Stored data entries
::::::

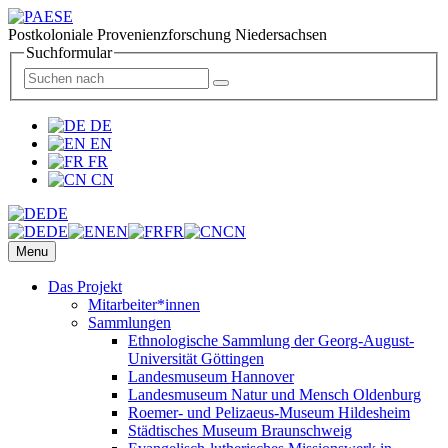
Postkoloniale Provenienzforschung Niedersachsen
Suchformular
DE
EN
FR
CN
DE
DE
EN
FR
CN
Menu
Das Projekt
Mitarbeiter*innen
Sammlungen
Ethnologische Sammlung der Georg-August-
Universität Göttingen
Landesmuseum Hannover
Landesmuseum Natur und Mensch Oldenburg
Roemer- und Pelizaeus-Museum Hildesheim
Städtisches Museum Braunschweig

::::::

> **ACTIVITY**: The exercise is to copy out every line above that has the word "Landesmuseum" in it.

> **RESULT**:
Landesmuseum Hannover
Landesmuseum Natur und Mensch Oldenburg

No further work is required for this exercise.